## What you will do
First find the line with "Odhaľte praktickú stratégiu ako byť" in the entries below, then set down exactly every line through the line with "Naša osobnosť je", that line included.

== Segment start ==

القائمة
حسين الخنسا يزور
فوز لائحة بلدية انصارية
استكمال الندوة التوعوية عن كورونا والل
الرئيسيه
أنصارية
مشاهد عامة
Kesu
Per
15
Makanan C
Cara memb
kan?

== Segment end ==
== Segment start ==

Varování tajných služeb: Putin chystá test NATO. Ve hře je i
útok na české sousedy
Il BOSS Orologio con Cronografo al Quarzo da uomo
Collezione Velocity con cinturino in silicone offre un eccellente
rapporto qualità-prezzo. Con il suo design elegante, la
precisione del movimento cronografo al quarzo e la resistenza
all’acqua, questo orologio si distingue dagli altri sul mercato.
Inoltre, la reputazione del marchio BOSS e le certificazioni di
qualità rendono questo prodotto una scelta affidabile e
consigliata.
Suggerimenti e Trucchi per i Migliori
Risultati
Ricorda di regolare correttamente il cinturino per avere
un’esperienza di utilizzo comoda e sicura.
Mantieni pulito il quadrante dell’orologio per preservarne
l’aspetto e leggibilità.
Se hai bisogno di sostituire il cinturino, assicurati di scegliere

== Segment end ==
== Segment start ==

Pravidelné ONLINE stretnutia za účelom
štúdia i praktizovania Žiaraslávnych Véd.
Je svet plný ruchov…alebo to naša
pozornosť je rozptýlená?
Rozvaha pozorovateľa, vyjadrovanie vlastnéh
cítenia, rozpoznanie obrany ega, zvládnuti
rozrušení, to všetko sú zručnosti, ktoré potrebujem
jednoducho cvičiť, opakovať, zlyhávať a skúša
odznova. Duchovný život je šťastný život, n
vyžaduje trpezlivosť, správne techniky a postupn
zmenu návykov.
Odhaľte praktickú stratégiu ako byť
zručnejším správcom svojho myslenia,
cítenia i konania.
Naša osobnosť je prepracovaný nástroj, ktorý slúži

== Segment end ==

## Finished exercise
Odhaľte praktickú stratégiu ako byť
zručnejším správcom svojho myslenia,
cítenia i konania.
Naša osobnosť je prepracovaný nástroj, ktorý slúži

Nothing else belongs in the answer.